◆ What the task asks: Return each line below holding the string "Shimano".

Page-level text extractions:

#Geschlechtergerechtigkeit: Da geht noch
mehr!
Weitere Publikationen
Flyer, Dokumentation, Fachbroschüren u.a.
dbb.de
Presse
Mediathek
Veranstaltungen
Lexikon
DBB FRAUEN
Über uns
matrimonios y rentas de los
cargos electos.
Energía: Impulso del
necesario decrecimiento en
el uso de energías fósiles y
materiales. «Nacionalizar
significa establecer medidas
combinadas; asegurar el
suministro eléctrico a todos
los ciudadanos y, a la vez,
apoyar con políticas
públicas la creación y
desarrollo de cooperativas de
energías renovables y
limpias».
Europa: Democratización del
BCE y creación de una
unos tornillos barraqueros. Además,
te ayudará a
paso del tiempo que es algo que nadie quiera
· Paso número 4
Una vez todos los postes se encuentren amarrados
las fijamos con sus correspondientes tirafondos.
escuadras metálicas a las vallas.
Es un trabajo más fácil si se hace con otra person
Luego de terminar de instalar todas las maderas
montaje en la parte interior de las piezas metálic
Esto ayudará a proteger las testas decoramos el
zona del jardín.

---

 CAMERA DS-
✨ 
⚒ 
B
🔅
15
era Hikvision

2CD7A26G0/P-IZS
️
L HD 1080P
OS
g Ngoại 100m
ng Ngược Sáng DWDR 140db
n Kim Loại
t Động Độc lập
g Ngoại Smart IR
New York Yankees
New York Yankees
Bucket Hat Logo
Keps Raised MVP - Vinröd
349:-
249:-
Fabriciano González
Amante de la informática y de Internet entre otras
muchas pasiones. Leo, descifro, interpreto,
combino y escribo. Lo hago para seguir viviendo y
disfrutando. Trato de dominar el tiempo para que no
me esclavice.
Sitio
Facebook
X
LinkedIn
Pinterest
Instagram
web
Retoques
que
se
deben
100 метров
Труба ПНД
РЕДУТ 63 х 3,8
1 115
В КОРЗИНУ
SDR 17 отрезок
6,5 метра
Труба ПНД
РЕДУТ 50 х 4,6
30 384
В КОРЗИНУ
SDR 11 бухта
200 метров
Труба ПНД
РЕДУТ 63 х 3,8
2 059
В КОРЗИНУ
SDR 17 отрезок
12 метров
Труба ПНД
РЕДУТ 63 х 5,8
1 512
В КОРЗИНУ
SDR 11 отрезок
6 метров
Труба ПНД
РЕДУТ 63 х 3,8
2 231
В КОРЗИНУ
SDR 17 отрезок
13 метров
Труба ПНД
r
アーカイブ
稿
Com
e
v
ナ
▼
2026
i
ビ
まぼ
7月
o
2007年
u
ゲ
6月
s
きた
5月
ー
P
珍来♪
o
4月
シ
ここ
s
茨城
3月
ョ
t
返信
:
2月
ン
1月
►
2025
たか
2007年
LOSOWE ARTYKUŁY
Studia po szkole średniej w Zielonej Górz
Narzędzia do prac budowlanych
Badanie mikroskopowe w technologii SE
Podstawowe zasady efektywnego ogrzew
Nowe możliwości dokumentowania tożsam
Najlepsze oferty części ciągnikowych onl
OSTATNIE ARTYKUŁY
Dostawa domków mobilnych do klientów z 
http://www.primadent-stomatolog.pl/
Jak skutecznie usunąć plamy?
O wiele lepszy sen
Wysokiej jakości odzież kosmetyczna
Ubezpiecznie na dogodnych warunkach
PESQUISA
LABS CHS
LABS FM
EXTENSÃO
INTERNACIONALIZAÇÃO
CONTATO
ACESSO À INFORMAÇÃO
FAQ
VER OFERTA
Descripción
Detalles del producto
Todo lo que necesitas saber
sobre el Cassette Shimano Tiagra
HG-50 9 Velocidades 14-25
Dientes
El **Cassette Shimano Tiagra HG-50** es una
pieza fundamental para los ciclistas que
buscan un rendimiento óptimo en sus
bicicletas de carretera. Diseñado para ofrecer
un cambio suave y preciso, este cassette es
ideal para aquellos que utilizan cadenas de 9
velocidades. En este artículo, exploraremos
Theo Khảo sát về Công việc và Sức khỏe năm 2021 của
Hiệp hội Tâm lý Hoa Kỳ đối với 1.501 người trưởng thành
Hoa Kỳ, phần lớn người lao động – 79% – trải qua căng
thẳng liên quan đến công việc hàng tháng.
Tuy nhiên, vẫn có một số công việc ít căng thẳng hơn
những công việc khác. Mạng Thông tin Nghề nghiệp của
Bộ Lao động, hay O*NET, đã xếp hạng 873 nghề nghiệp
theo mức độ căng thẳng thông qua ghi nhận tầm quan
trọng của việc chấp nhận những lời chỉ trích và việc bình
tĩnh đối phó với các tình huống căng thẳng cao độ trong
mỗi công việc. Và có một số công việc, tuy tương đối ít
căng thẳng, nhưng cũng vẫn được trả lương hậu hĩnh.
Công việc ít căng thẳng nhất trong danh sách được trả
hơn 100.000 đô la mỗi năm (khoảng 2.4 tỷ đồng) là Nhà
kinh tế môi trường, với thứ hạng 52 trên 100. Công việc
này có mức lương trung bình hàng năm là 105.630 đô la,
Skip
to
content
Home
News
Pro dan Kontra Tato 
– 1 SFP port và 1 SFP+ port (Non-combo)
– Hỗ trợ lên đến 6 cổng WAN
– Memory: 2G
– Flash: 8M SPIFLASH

◆ Problem solution:
sobre el Cassette Shimano Tiagra
El **Cassette Shimano Tiagra HG-50** es una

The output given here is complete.